Work task = What's needed is a full, exact retyping of the records.
- - -
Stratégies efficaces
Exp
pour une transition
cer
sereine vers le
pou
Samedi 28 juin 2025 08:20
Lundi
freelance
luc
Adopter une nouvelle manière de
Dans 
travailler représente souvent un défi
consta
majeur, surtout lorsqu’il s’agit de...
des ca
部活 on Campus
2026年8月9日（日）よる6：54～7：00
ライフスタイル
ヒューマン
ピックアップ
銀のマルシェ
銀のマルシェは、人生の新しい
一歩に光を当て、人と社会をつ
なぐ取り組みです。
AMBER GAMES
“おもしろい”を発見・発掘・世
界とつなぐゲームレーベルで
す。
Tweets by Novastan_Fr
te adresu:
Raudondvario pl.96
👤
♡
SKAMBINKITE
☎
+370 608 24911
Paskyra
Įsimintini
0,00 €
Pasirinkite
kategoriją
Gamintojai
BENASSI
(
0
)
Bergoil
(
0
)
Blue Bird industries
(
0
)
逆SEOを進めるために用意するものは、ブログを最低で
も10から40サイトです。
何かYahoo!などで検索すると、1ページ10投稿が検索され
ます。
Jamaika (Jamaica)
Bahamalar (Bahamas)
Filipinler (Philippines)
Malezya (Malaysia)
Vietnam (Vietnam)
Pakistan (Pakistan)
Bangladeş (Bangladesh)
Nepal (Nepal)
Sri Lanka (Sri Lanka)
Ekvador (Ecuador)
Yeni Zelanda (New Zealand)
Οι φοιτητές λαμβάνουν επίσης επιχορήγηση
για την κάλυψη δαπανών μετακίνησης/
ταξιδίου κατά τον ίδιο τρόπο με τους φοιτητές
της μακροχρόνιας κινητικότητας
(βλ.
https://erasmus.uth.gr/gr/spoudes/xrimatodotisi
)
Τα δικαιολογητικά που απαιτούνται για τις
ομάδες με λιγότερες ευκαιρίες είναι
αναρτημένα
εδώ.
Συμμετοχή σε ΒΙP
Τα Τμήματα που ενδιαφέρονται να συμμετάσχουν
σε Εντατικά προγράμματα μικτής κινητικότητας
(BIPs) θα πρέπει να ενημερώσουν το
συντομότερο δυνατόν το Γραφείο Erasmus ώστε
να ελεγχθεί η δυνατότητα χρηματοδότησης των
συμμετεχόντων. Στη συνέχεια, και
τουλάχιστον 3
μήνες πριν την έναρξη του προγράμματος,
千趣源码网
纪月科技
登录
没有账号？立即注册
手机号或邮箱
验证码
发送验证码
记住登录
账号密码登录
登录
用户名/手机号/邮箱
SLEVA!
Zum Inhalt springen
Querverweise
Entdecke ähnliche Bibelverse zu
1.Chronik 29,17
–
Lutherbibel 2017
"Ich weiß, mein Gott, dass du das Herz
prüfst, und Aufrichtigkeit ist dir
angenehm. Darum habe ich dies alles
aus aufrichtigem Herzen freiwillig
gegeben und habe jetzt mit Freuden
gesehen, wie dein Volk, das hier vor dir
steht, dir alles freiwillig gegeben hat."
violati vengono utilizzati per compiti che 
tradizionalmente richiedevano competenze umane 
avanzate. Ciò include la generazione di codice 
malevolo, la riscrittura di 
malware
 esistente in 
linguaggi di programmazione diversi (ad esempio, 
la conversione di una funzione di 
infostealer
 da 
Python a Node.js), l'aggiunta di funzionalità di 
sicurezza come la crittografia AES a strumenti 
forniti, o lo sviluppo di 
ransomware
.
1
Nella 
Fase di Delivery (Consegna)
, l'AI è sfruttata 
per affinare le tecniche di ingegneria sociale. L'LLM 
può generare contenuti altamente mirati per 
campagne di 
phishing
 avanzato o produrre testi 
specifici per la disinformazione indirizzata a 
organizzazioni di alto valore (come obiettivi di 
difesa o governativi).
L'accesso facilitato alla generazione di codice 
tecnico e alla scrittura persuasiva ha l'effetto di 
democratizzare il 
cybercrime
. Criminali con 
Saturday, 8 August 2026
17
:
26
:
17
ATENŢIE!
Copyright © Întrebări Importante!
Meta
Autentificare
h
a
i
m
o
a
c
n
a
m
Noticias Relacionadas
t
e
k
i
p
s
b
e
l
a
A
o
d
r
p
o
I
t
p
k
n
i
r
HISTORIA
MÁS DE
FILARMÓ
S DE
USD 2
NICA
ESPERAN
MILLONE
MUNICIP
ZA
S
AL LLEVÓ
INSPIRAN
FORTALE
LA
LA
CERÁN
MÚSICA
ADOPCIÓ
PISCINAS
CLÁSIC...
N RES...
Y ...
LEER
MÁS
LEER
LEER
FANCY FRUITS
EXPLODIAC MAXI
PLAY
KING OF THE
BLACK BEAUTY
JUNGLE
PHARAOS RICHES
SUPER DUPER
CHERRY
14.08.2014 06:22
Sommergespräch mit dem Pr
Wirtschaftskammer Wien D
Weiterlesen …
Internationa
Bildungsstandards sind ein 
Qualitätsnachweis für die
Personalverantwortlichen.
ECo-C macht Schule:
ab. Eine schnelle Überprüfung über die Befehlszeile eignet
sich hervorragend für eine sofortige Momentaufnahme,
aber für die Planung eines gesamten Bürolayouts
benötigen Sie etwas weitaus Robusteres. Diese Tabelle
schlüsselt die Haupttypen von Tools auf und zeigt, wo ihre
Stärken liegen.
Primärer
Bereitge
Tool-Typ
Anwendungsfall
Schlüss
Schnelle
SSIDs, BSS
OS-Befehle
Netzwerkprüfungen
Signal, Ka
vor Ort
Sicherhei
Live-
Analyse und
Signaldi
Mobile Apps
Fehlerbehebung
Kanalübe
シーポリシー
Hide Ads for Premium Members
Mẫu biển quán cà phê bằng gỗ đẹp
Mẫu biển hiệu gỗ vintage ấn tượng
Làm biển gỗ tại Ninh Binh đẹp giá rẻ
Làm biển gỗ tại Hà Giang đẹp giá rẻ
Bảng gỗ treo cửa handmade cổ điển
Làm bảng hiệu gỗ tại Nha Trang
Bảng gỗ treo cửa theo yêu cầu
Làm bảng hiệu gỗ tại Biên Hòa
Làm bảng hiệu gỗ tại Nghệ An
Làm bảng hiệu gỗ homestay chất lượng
- - -
Expected output =
Stratégies efficaces
Exp
pour une transition
cer
sereine vers le
pou
Samedi 28 juin 2025 08:20
Lundi
freelance
luc
Adopter une nouvelle manière de
Dans 
travailler représente souvent un défi
consta
majeur, surtout lorsqu’il s’agit de...
des ca
部活 on Campus
2026年8月9日（日）よる6：54～7：00
ライフスタイル
ヒューマン
ピックアップ
銀のマルシェ
銀のマルシェは、人生の新しい
一歩に光を当て、人と社会をつ
なぐ取り組みです。
AMBER GAMES
“おもしろい”を発見・発掘・世
界とつなぐゲームレーベルで
す。
Tweets by Novastan_Fr
te adresu:
Raudondvario pl.96
👤
♡
SKAMBINKITE
☎
+370 608 24911
Paskyra
Įsimintini
0,00 €
Pasirinkite
kategoriją
Gamintojai
BENASSI
(
0
)
Bergoil
(
0
)
Blue Bird industries
(
0
)
逆SEOを進めるために用意するものは、ブログを最低で
も10から40サイトです。
何かYahoo!などで検索すると、1ページ10投稿が検索され
ます。
Jamaika (Jamaica)
Bahamalar (Bahamas)
Filipinler (Philippines)
Malezya (Malaysia)
Vietnam (Vietnam)
Pakistan (Pakistan)
Bangladeş (Bangladesh)
Nepal (Nepal)
Sri Lanka (Sri Lanka)
Ekvador (Ecuador)
Yeni Zelanda (New Zealand)
Οι φοιτητές λαμβάνουν επίσης επιχορήγηση
για την κάλυψη δαπανών μετακίνησης/
ταξιδίου κατά τον ίδιο τρόπο με τους φοιτητές
της μακροχρόνιας κινητικότητας
(βλ.
https://erasmus.uth.gr/gr/spoudes/xrimatodotisi
)
Τα δικαιολογητικά που απαιτούνται για τις
ομάδες με λιγότερες ευκαιρίες είναι
αναρτημένα
εδώ.
Συμμετοχή σε ΒΙP
Τα Τμήματα που ενδιαφέρονται να συμμετάσχουν
σε Εντατικά προγράμματα μικτής κινητικότητας
(BIPs) θα πρέπει να ενημερώσουν το
συντομότερο δυνατόν το Γραφείο Erasmus ώστε
να ελεγχθεί η δυνατότητα χρηματοδότησης των
συμμετεχόντων. Στη συνέχεια, και
τουλάχιστον 3
μήνες πριν την έναρξη του προγράμματος,
千趣源码网
纪月科技
登录
没有账号？立即注册
手机号或邮箱
验证码
发送验证码
记住登录
账号密码登录
登录
用户名/手机号/邮箱
SLEVA!
Zum Inhalt springen
Querverweise
Entdecke ähnliche Bibelverse zu
1.Chronik 29,17
–
Lutherbibel 2017
"Ich weiß, mein Gott, dass du das Herz
prüfst, und Aufrichtigkeit ist dir
angenehm. Darum habe ich dies alles
aus aufrichtigem Herzen freiwillig
gegeben und habe jetzt mit Freuden
gesehen, wie dein Volk, das hier vor dir
steht, dir alles freiwillig gegeben hat."
violati vengono utilizzati per compiti che 
tradizionalmente richiedevano competenze umane 
avanzate. Ciò include la generazione di codice 
malevolo, la riscrittura di 
malware
 esistente in 
linguaggi di programmazione diversi (ad esempio, 
la conversione di una funzione di 
infostealer
 da 
Python a Node.js), l'aggiunta di funzionalità di 
sicurezza come la crittografia AES a strumenti 
forniti, o lo sviluppo di 
ransomware
.
1
Nella 
Fase di Delivery (Consegna)
, l'AI è sfruttata 
per affinare le tecniche di ingegneria sociale. L'LLM 
può generare contenuti altamente mirati per 
campagne di 
phishing
 avanzato o produrre testi 
specifici per la disinformazione indirizzata a 
organizzazioni di alto valore (come obiettivi di 
difesa o governativi).
L'accesso facilitato alla generazione di codice 
tecnico e alla scrittura persuasiva ha l'effetto di 
democratizzare il 
cybercrime
. Criminali con 
Saturday, 8 August 2026
17
:
26
:
17
ATENŢIE!
Copyright © Întrebări Importante!
Meta
Autentificare
h
a
i
m
o
a
c
n
a
m
Noticias Relacionadas
t
e
k
i
p
s
b
e
l
a
A
o
d
r
p
o
I
t
p
k
n
i
r
HISTORIA
MÁS DE
FILARMÓ
S DE
USD 2
NICA
ESPERAN
MILLONE
MUNICIP
ZA
S
AL LLEVÓ
INSPIRAN
FORTALE
LA
LA
CERÁN
MÚSICA
ADOPCIÓ
PISCINAS
CLÁSIC...
N RES...
Y ...
LEER
MÁS
LEER
LEER
FANCY FRUITS
EXPLODIAC MAXI
PLAY
KING OF THE
BLACK BEAUTY
JUNGLE
PHARAOS RICHES
SUPER DUPER
CHERRY
14.08.2014 06:22
Sommergespräch mit dem Pr
Wirtschaftskammer Wien D
Weiterlesen …
Internationa
Bildungsstandards sind ein 
Qualitätsnachweis für die
Personalverantwortlichen.
ECo-C macht Schule:
ab. Eine schnelle Überprüfung über die Befehlszeile eignet
sich hervorragend für eine sofortige Momentaufnahme,
aber für die Planung eines gesamten Bürolayouts
benötigen Sie etwas weitaus Robusteres. Diese Tabelle
schlüsselt die Haupttypen von Tools auf und zeigt, wo ihre
Stärken liegen.
Primärer
Bereitge
Tool-Typ
Anwendungsfall
Schlüss
Schnelle
SSIDs, BSS
OS-Befehle
Netzwerkprüfungen
Signal, Ka
vor Ort
Sicherhei
Live-
Analyse und
Signaldi
Mobile Apps
Fehlerbehebung
Kanalübe
シーポリシー
Hide Ads for Premium Members
Mẫu biển quán cà phê bằng gỗ đẹp
Mẫu biển hiệu gỗ vintage ấn tượng
Làm biển gỗ tại Ninh Binh đẹp giá rẻ
Làm biển gỗ tại Hà Giang đẹp giá rẻ
Bảng gỗ treo cửa handmade cổ điển
Làm bảng hiệu gỗ tại Nha Trang
Bảng gỗ treo cửa theo yêu cầu
Làm bảng hiệu gỗ tại Biên Hòa
Làm bảng hiệu gỗ tại Nghệ An
Làm bảng hiệu gỗ homestay chất lượng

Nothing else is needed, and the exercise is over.